The Japanese garden juniper (Juniperus procumbens “nana”) is perhaps the most iconic bonsai in America -- this diminutive plant is so common in stores, it has earned the nickname “mall bonsai.” No unflattering tag can take away from the plant's quiet beauty, however, which lends a sense of serenity to virtually any space. Dwarf juniper bonsais serve as indoor potted plants and outdoor accents in U.S. Department of Agriculture plant hardiness zones 4 through 9.
Test the dwarf juniper bonsai's soil daily to determine its watering needs. Stick your finger about a half an inch into its soil. If the soil feels dry, water the plant deeply until the soil is thoroughly moist. Never let your juniper bonsai's soil dry out completely, but avoid waterlogging -- maintaining consistently moist soil is key. Mist the tree's foliage with a little room-temperature water daily throughout the spring season.
Apply an organic, slow-release liquid fertilizer with a balanced NPK ratio every two weeks during the dwarf juniper bonsai's growing season or just before, starting around early spring. For this type of fertilizer, about .08 to 0.16 ounces of fertilizer per square foot should do the trick, but always defer to the manufacturer's directions. Avoid fertilizing during the hottest months of the summer and cut applications back to once per month in the fall. Give your bonsai a fertilizer break during the wintertime.
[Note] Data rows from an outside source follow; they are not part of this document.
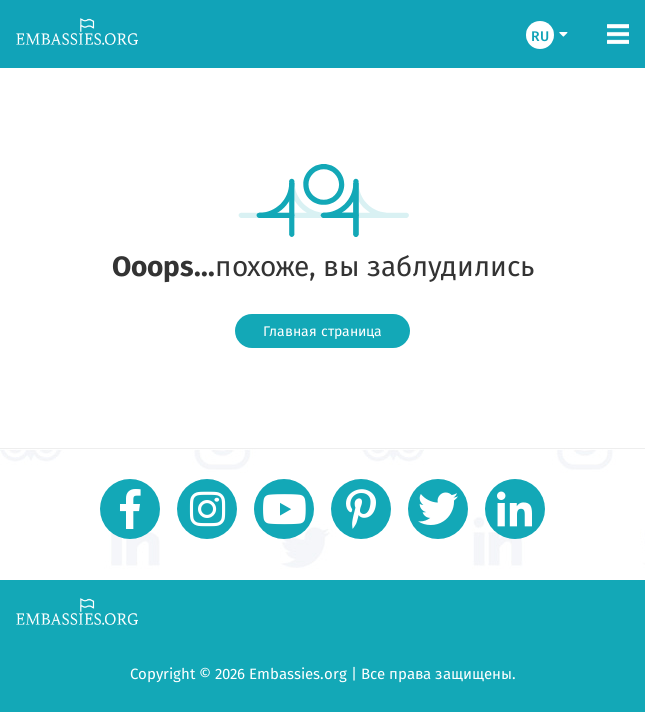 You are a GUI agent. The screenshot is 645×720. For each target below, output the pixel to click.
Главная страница (322, 331) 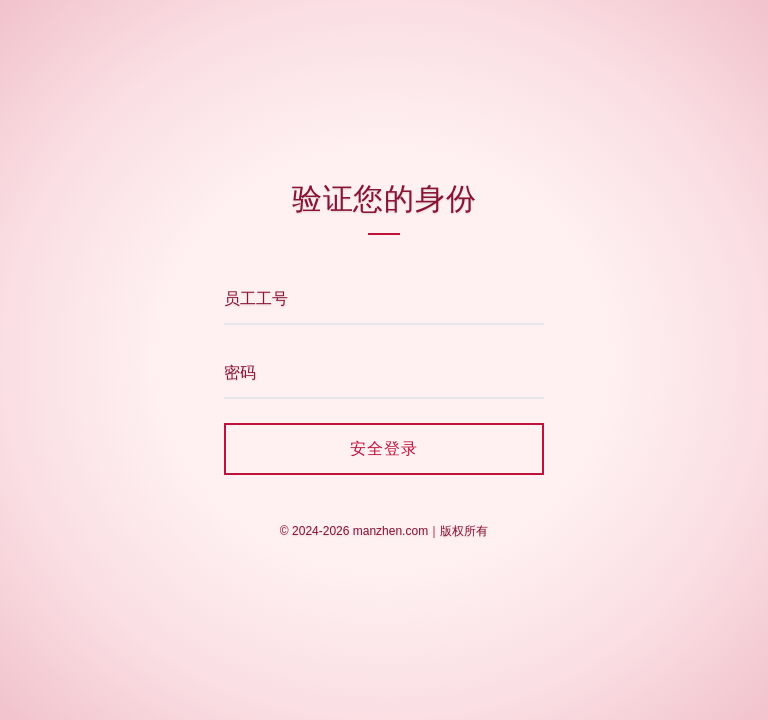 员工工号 (256, 298)
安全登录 (383, 448)
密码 (240, 372) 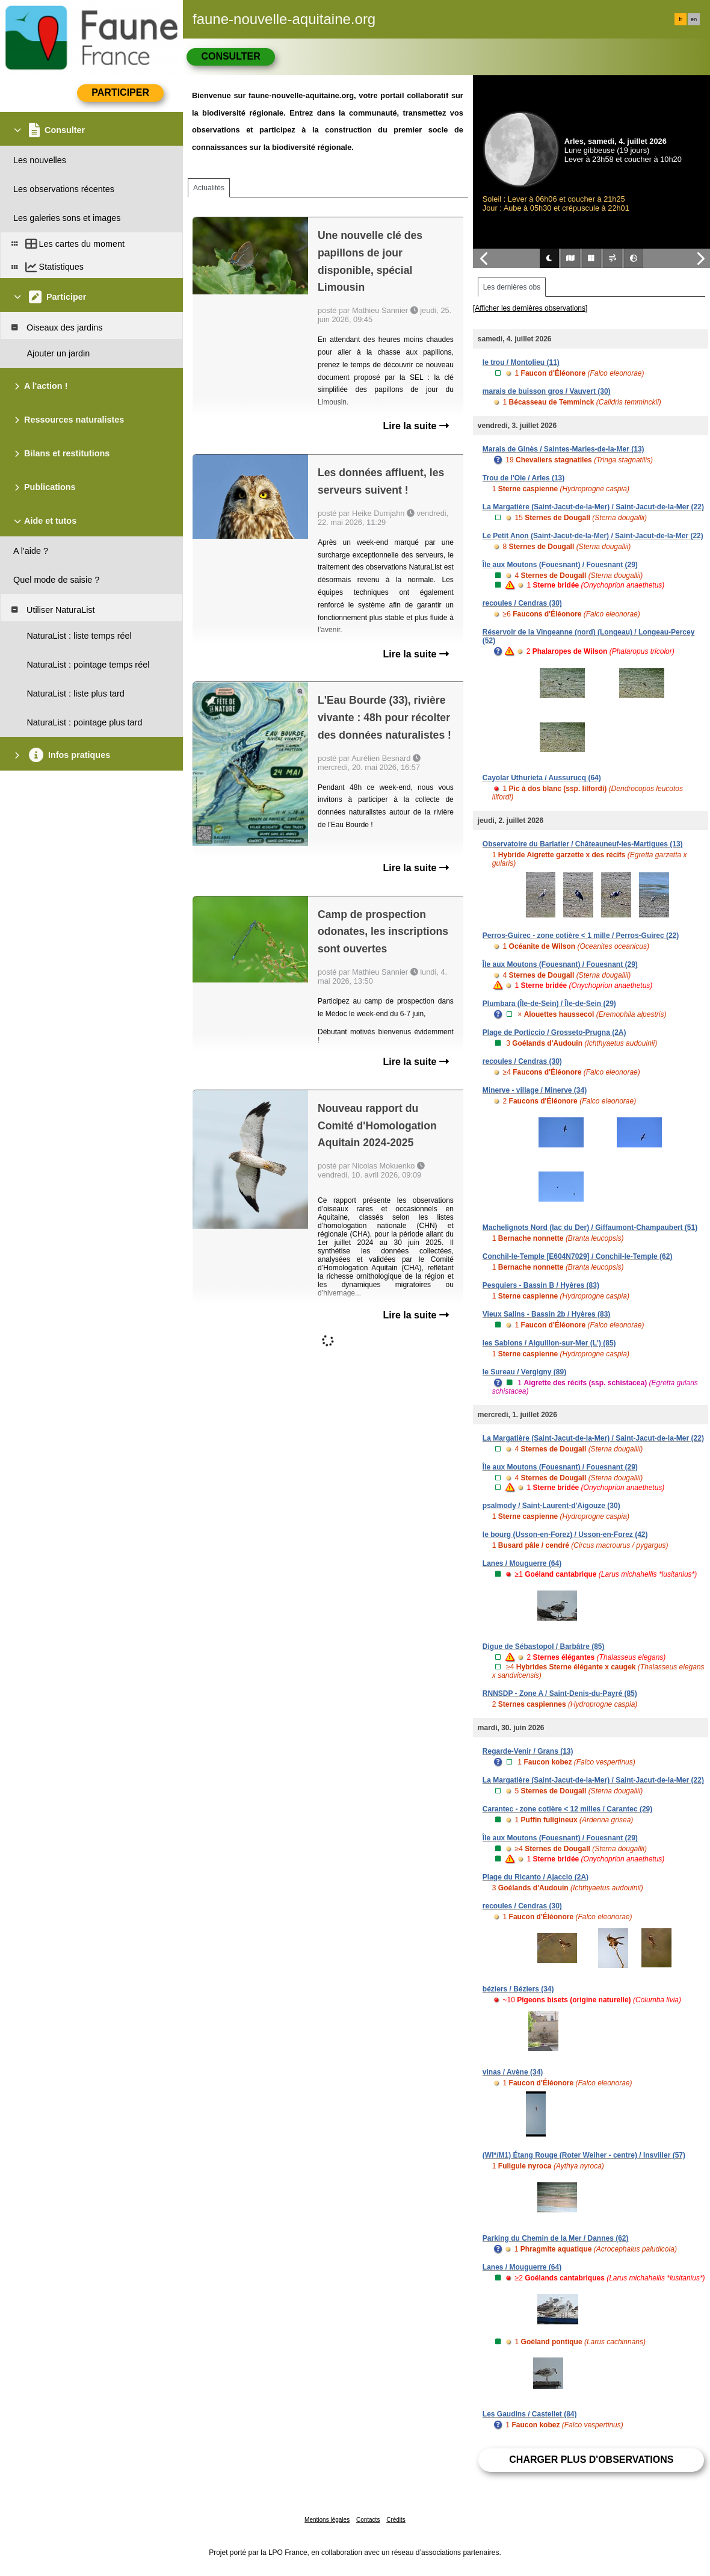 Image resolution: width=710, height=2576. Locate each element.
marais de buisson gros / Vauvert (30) (547, 391)
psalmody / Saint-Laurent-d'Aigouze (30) (551, 1505)
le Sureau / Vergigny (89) (524, 1372)
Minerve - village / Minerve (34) (535, 1090)
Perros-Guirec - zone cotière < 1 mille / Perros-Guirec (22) (581, 935)
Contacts (368, 2519)
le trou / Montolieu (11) (521, 362)
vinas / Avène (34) (513, 2072)
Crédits (396, 2519)
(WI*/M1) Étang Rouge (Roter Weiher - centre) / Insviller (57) (584, 2155)
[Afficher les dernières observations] (530, 308)
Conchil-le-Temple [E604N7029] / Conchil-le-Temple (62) (578, 1256)
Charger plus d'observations (591, 2459)
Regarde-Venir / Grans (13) (528, 1751)
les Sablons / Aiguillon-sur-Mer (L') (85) (549, 1343)
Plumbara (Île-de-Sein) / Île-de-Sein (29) (549, 1003)
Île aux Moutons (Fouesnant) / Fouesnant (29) (560, 564)
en (694, 19)
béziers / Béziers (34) (518, 1989)
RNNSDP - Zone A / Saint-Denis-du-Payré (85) (560, 1693)
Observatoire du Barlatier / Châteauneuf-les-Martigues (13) (583, 844)
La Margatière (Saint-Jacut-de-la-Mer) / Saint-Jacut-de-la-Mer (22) (593, 507)
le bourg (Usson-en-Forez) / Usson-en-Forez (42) (565, 1534)
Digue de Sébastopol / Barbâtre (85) (544, 1646)
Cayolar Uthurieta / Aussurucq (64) (542, 778)
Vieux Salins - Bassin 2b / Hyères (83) (547, 1314)
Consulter (230, 56)
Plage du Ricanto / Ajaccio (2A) (535, 1877)
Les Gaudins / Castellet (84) (530, 2414)
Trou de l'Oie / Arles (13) (523, 478)
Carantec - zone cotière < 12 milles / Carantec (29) (567, 1809)
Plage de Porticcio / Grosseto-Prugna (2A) (554, 1032)
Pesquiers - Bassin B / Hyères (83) (541, 1285)
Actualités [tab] (208, 188)
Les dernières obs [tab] (511, 287)
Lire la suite (415, 426)
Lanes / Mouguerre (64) (522, 1563)
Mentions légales (327, 2519)
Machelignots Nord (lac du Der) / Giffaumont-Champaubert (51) (590, 1227)
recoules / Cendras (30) (522, 603)
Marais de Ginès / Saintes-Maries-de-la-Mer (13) (563, 449)
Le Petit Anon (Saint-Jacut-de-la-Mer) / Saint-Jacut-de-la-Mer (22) (593, 536)
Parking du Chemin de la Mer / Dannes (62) (556, 2238) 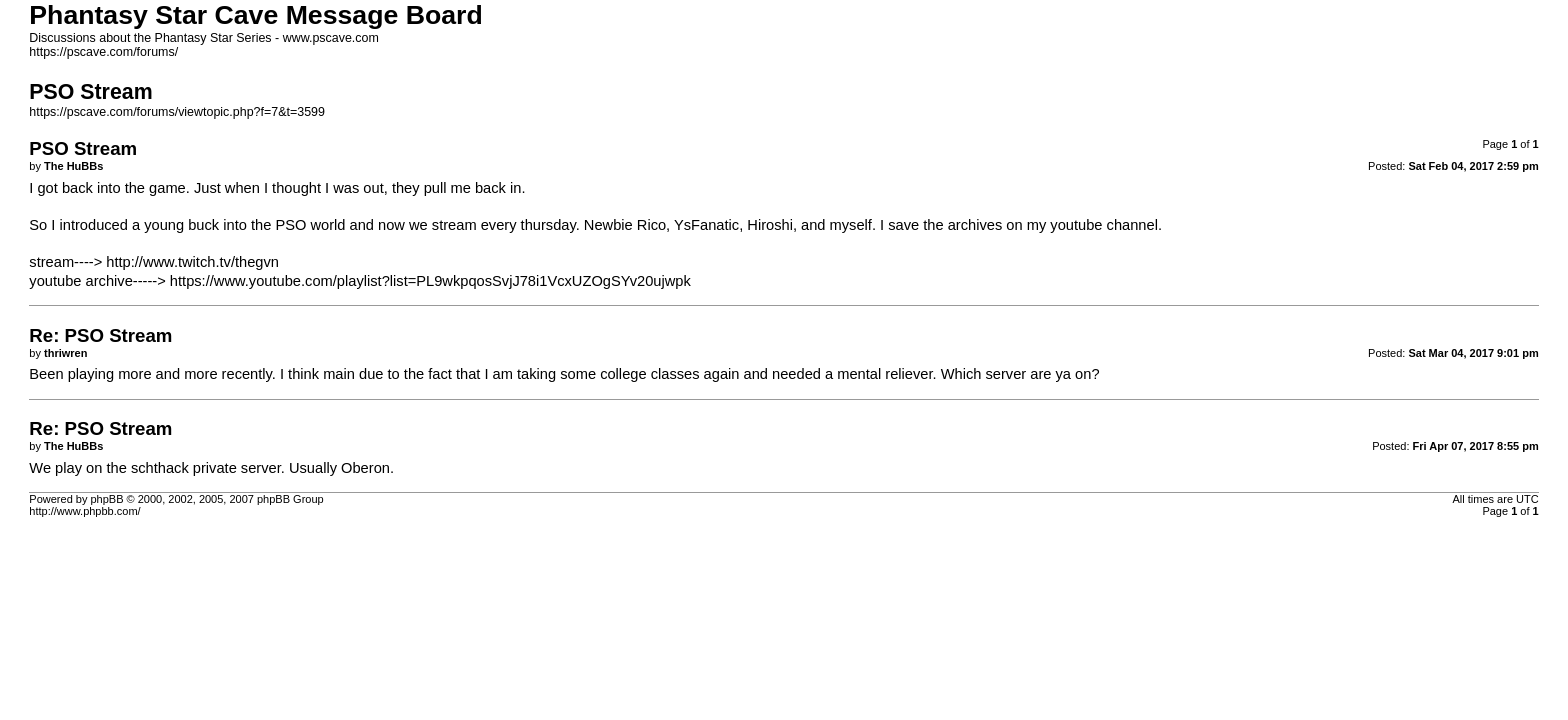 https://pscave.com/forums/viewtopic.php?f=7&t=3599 (177, 112)
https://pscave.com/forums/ (103, 52)
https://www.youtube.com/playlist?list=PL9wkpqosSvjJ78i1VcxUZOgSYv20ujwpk (430, 281)
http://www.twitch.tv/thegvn (192, 262) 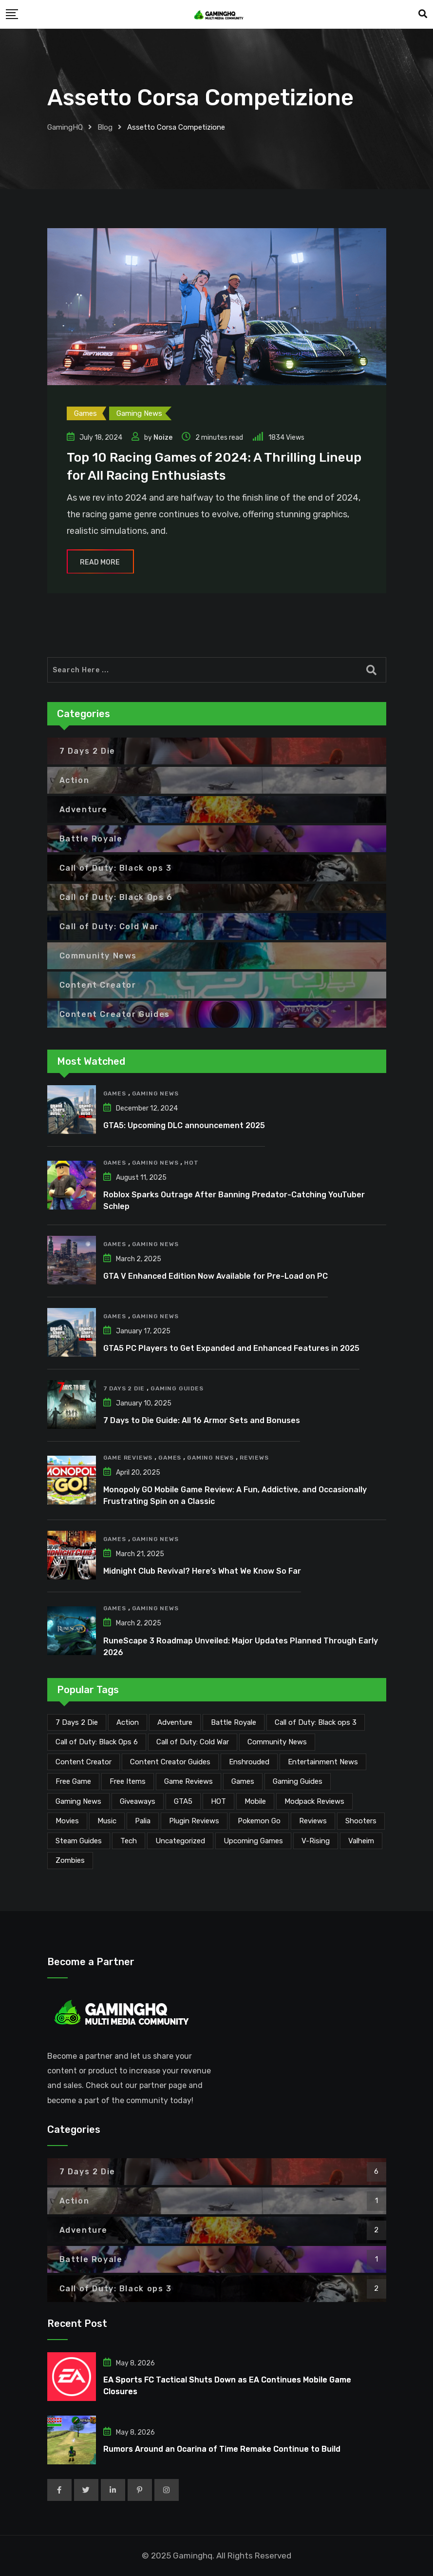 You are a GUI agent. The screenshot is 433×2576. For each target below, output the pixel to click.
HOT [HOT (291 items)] (218, 1801)
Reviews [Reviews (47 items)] (313, 1820)
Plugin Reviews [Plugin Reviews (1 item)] (194, 1820)
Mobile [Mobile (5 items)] (255, 1801)
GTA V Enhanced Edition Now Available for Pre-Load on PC (215, 1276)
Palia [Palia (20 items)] (143, 1820)
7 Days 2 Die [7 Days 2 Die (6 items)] (77, 1722)
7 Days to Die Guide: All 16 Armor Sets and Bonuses (201, 1420)
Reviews (254, 1457)
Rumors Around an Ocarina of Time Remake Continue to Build (221, 2449)
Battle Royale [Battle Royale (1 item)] (233, 1722)
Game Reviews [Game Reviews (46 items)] (188, 1781)
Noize (162, 437)
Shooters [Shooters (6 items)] (361, 1820)
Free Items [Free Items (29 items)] (128, 1781)
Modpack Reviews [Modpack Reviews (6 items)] (314, 1801)
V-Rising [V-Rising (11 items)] (315, 1840)
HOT (191, 1162)
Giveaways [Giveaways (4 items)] (137, 1801)
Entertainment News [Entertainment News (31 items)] (323, 1761)
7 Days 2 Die (124, 1388)
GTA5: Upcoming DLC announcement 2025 (184, 1125)
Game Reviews (128, 1457)
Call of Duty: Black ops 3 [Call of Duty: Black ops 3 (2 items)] (316, 1722)
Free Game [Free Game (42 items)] (73, 1781)
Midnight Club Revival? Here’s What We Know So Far (202, 1571)
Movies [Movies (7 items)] (67, 1820)
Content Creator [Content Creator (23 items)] (84, 1761)
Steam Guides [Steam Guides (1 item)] (79, 1840)
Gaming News (155, 1093)
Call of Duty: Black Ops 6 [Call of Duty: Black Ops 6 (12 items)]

Hand-pinch new buds or needles that grow against the trunk in the early spring season, as new growth appears. Prune only during growing seasons, removing new growth around the trunk and branches by hand. During this time, use hand pruners to remove branches that grow downward from the parent branch, or undesirable, low-growing branches. For a juniper bonsai, your goal is to create a cloud-like foliage shape at the top of the tree.
Shower the tree with lukewarm water and then spray your dwarf juniper bonsai with a mild rotenone pyrethine insecticide if your plant is affected by spider mites, which leave dense webbing in the tree's top foliage and may cause yellowing or a loss of coloration. Follow this routine once per week for three weeks.